Die Sorge um die Kinder und die Tiere ist nun groß. „Man weiß nicht, ob er in den Garten kommt“, so Sarah Flierbaum-Iwaniuk. Ihr Mann ist ebenso beunruhigt: „Wölfe können da sein, aber nicht so nah“. Seiner Meinung nach muss nun etwas passieren, um die Gefahr zu minimieren: „.Ein Wolfschutzzaun an den Deichen ist nicht ausreichend. Die Wölfe springen zwei Meter hoch“. Die zuständigen Stellen sind informiert, doch nun muss abgewartet werden, wie dort reagiert wird.

Nach Wolfsattacke bei Bremen: Immer wieder Vorfälle in der Region

Wolfsattacken sind in der Region keine Seltenheit: Im Landkreis Osterholz tötete ein Wolf 25 Schafe – trotz Zaun. Nach dem Vorfall im Dezember vergangenen Jahres schmiss ein Wolfsberater aus Frust hin. Mutmaßlicher Wolfsangriff auch in Sulingen, dort lagen tote Schafe weit verstreut im Sulinger Moor.
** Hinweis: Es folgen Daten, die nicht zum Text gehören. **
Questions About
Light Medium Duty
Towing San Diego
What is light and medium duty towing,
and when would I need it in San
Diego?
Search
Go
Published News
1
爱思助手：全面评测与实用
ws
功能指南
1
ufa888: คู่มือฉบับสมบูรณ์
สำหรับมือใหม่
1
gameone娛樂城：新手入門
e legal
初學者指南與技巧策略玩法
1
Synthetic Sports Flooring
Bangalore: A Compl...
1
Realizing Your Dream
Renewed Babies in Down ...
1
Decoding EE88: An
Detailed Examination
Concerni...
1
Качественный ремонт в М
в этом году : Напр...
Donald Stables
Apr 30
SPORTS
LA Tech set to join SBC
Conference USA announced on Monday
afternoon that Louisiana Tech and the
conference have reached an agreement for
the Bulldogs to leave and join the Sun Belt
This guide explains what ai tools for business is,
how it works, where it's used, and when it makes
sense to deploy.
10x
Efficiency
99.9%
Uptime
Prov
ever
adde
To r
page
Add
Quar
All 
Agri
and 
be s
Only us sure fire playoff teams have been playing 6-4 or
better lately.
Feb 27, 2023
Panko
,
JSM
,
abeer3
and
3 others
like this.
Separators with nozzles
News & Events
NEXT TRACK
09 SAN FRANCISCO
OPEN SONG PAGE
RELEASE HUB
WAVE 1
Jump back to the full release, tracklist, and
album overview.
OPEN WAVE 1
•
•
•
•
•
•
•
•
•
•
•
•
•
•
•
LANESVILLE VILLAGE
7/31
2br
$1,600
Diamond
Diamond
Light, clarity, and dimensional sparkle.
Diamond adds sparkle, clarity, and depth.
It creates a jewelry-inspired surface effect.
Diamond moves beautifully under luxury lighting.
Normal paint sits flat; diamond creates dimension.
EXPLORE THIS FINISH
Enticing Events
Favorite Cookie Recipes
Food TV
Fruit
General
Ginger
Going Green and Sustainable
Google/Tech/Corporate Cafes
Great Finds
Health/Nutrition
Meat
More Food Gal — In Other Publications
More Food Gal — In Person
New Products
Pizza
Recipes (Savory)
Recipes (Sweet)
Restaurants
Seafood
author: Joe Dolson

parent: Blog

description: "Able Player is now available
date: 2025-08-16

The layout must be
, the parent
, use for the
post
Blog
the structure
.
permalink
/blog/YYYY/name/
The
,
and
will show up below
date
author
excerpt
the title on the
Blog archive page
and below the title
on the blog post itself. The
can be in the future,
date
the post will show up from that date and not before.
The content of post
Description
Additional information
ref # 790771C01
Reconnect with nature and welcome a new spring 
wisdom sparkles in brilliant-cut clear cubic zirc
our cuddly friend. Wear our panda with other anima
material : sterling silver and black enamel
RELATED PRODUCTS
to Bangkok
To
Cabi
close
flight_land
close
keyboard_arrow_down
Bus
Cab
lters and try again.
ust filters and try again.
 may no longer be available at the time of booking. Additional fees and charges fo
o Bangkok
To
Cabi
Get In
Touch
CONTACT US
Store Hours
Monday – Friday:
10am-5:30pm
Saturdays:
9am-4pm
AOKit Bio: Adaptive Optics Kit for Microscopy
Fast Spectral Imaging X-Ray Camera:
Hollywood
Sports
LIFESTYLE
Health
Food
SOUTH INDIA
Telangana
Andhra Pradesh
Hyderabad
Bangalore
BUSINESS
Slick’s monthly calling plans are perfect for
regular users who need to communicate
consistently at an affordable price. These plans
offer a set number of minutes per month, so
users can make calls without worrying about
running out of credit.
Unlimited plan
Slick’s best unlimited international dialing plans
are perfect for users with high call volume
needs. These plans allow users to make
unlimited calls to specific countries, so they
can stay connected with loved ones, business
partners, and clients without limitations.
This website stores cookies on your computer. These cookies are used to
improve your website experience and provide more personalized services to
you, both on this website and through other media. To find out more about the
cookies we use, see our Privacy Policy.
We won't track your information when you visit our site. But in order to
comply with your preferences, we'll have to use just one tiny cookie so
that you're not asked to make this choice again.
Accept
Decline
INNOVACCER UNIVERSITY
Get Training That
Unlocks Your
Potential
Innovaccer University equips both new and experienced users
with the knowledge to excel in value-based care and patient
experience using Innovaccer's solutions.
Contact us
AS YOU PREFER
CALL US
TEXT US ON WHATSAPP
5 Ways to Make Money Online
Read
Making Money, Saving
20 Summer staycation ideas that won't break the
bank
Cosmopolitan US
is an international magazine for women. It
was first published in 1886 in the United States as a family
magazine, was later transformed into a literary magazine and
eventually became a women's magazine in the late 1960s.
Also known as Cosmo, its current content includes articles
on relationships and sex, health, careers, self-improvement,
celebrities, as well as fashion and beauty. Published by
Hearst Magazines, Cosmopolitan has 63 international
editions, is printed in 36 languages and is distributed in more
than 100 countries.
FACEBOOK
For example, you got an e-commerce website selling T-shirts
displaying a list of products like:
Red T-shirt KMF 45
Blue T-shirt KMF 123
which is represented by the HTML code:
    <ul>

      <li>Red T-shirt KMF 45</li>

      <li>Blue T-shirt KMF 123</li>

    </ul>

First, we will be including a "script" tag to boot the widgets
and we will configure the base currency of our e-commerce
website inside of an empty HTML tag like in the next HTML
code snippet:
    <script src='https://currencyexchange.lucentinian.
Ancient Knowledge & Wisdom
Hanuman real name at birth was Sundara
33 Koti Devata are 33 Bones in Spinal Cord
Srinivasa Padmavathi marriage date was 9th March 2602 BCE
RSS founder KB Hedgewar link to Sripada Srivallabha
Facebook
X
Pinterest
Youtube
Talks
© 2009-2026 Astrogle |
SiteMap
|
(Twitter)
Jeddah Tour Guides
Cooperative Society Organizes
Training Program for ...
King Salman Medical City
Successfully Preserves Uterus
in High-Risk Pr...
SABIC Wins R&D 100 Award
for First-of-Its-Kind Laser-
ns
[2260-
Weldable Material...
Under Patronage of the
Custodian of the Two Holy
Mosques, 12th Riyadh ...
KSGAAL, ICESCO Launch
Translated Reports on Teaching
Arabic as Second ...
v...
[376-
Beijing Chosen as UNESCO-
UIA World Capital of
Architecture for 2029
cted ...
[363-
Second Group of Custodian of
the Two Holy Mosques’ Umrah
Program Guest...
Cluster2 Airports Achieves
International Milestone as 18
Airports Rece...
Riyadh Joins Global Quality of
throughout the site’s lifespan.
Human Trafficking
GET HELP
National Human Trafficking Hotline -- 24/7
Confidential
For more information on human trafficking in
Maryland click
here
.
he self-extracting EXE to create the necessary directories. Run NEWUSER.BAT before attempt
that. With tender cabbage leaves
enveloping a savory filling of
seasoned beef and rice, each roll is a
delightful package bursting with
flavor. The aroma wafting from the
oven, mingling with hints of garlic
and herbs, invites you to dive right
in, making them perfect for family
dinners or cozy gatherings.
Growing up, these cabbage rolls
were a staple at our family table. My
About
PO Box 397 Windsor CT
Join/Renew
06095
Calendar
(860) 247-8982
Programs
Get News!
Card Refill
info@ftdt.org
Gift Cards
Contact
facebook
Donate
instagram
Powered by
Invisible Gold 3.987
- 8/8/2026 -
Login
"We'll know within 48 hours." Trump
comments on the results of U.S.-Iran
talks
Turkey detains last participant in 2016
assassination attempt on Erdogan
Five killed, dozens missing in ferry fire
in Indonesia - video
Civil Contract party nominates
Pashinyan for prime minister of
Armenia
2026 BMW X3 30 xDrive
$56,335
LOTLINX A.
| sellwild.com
Schafshalter in Niedersachsen schlagen bereits seit Längerem Alarm, ein Schutz vor Wölfen sei „unmöglich“. Auch der Schäfer Kay Krogmann hat genug vom Wolf und warf das Handtuch, nachdem 50 seiner Tiere qualvoll durch Angriffe gestorben sind. Die FDP fordert eine Obergrenze von 300 Tieren.